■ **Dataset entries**

Segment Open

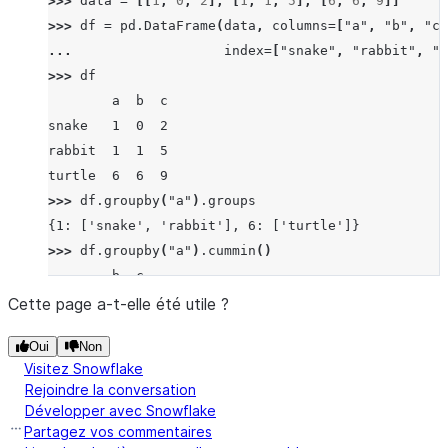
>>> 
data
=
[[
1
,
0
,
2
],
[
1
,
1
,
5
],
[
6
,
6
,
9
]]
b    0
>>> 
df
=
pd
.
DataFrame
(
data
,
columns
=
[
"a"
,
"b"
,
"c"
b    0
... 
index
=
[
"snake"
,
"rabbit"
,
"t
dtype: int64
>>> 
df
        a  b  c
snake   1  0  2
rabbit  1  1  5
turtle  6  6  9
>>> 
df
.
groupby
(
"a"
)
.
groups
{1: ['snake', 'rabbit'], 6: ['turtle']}
>>> 
df
.
groupby
(
"a"
)
.
cummin
()
        b  c
snake   0  2
Cette page a-t-elle été utile ?
rabbit  0  2
Oui
Non
turtle  6  9
Visitez Snowflake
Rejoindre la conversation
Développer avec Snowflake
Partagez vos commentaires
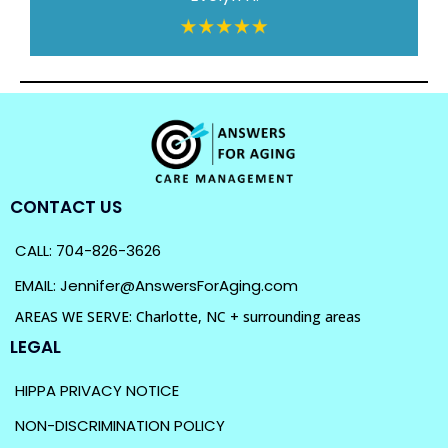
CONTACT US
CALL: 704-826-3626
EMAIL: Jennifer@AnswersForAging.com
AREAS WE SERVE: Charlotte, NC + surrounding areas
LEGAL
HIPPA PRIVACY NOTICE
NON-DISCRIMINATION POLICY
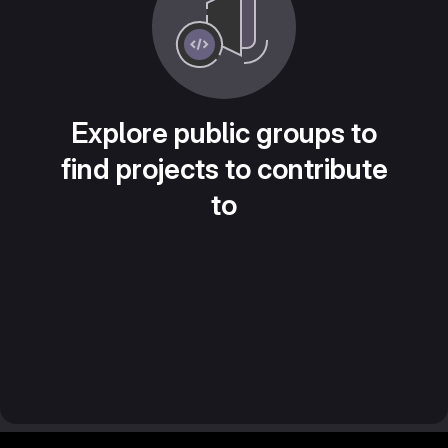
Explore public groups to
find projects to contribute
to
Footer MSG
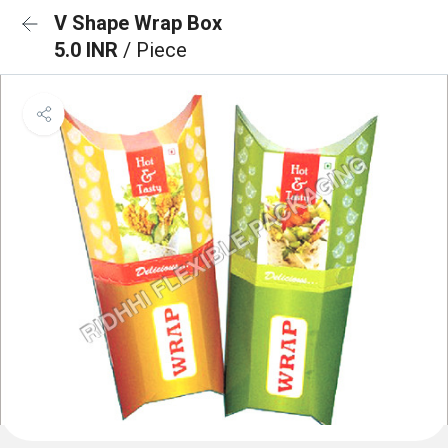
V Shape Wrap Box
5.0 INR
/ Piece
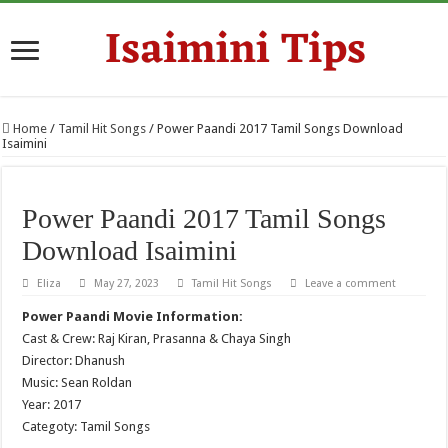
Home
/
Tamil Hit Songs
/
Power Paandi 2017 Tamil Songs Download
Isaimini
Power Paandi 2017 Tamil Songs
Download Isaimini
Eliza
May 27, 2023
Tamil Hit Songs
Leave a comment
Power Paandi Movie Information:
Cast & Crew: Raj Kiran, Prasanna & Chaya Singh
Director: Dhanush
Music: Sean Roldan
Year: 2017
Categoty: Tamil Songs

Segment Closed

■ **Your goal**
Set down each entry above word for word, without its pictures.

■ **Response to this exercise**
>>> 
data
=
[[
1
,
0
,
2
],
[
1
,
1
,
5
],
[
6
,
6
,
9
]]
b    0
>>> 
df
=
pd
.
DataFrame
(
data
,
columns
=
[
"a"
,
"b"
,
"c"
b    0
... 
index
=
[
"snake"
,
"rabbit"
,
"t
dtype: int64
>>> 
df
        a  b  c
snake   1  0  2
rabbit  1  1  5
turtle  6  6  9
>>> 
df
.
groupby
(
"a"
)
.
groups
{1: ['snake', 'rabbit'], 6: ['turtle']}
>>> 
df
.
groupby
(
"a"
)
.
cummin
()
        b  c
snake   0  2
Cette page a-t-elle été utile ?
rabbit  0  2
Oui
Non
turtle  6  9
Visitez Snowflake
Rejoindre la conversation
Développer avec Snowflake
Partagez vos commentaires
CONTACT US
CALL: 704-826-3626
EMAIL: Jennifer@AnswersForAging.com
AREAS WE SERVE: Charlotte, NC + surrounding areas
LEGAL
HIPPA PRIVACY NOTICE
NON-DISCRIMINATION POLICY
Explore public groups to
find projects to contribute
to
Footer MSG
V Shape Wrap Box
5.0 INR
/ Piece
Home
/
Tamil Hit Songs
/
Power Paandi 2017 Tamil Songs Download
Isaimini
Power Paandi 2017 Tamil Songs
Download Isaimini
Eliza
May 27, 2023
Tamil Hit Songs
Leave a comment
Power Paandi Movie Information:
Cast & Crew: Raj Kiran, Prasanna & Chaya Singh
Director: Dhanush
Music: Sean Roldan
Year: 2017
Categoty: Tamil Songs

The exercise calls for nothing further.